#### RECORDS TO USE ####

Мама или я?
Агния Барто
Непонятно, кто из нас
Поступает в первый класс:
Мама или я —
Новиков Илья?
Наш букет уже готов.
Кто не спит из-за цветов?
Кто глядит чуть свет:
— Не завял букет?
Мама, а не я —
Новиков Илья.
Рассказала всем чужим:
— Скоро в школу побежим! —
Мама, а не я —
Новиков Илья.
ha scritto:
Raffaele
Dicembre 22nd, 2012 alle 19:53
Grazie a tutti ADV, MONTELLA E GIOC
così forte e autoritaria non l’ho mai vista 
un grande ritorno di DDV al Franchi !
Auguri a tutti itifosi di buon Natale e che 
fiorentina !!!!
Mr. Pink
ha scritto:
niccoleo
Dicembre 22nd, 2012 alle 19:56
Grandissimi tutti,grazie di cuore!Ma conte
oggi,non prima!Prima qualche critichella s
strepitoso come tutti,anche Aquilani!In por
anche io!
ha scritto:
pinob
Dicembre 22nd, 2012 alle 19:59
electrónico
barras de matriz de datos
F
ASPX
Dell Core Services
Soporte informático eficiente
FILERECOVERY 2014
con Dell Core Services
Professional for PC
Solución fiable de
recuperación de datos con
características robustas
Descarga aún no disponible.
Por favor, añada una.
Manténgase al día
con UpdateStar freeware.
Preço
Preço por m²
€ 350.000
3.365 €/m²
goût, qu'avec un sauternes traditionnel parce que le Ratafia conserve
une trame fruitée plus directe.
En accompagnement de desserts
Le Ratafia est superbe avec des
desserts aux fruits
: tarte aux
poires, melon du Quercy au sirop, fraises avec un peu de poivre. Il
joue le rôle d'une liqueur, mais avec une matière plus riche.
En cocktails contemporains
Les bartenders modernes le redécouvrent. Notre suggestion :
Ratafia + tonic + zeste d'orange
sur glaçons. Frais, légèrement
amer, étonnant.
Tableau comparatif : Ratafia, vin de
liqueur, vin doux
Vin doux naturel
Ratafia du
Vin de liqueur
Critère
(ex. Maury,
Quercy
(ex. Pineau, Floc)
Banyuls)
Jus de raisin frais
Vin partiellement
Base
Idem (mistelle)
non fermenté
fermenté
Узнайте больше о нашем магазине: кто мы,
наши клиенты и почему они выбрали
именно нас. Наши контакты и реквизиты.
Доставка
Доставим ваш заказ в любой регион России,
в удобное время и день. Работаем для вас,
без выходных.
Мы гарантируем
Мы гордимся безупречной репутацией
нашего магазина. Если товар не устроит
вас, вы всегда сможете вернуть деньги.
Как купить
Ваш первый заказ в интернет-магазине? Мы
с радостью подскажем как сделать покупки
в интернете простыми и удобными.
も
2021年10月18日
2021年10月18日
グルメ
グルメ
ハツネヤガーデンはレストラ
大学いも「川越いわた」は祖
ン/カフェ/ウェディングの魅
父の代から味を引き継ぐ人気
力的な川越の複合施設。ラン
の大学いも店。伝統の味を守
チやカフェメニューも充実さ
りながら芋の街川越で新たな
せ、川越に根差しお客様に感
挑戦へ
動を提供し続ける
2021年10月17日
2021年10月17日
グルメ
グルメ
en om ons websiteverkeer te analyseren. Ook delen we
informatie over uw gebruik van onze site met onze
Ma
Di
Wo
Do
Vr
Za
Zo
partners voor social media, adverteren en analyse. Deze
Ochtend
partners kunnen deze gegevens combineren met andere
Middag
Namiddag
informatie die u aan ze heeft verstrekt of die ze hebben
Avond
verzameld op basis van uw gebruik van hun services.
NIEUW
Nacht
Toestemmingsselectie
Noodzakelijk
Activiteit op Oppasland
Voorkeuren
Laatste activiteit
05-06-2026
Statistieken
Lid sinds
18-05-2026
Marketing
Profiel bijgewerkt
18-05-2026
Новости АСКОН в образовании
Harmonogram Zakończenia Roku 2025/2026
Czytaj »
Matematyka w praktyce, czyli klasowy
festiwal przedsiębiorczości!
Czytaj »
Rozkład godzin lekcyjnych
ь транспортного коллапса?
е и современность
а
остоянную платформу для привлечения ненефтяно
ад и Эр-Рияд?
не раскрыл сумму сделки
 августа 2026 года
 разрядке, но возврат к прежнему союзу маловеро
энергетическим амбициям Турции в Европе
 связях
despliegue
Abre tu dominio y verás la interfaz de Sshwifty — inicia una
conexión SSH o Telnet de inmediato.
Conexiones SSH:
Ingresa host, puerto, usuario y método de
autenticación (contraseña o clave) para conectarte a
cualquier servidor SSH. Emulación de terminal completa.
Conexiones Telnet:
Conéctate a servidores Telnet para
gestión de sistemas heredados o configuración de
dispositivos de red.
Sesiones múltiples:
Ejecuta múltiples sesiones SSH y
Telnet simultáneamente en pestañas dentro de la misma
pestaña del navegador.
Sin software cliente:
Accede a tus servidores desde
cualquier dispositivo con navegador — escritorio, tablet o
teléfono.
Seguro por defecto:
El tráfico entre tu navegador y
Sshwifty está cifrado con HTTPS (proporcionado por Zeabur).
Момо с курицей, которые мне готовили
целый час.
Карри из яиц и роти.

####

[WHAT YOU SHOULD DO]: Scan the material above. Copy each line that holds the word "Ratafia".

[FINISHED EXERCISE]:
goût, qu'avec un sauternes traditionnel parce que le Ratafia conserve
Le Ratafia est superbe avec des
Ratafia + tonic + zeste d'orange
Tableau comparatif : Ratafia, vin de
Ratafia du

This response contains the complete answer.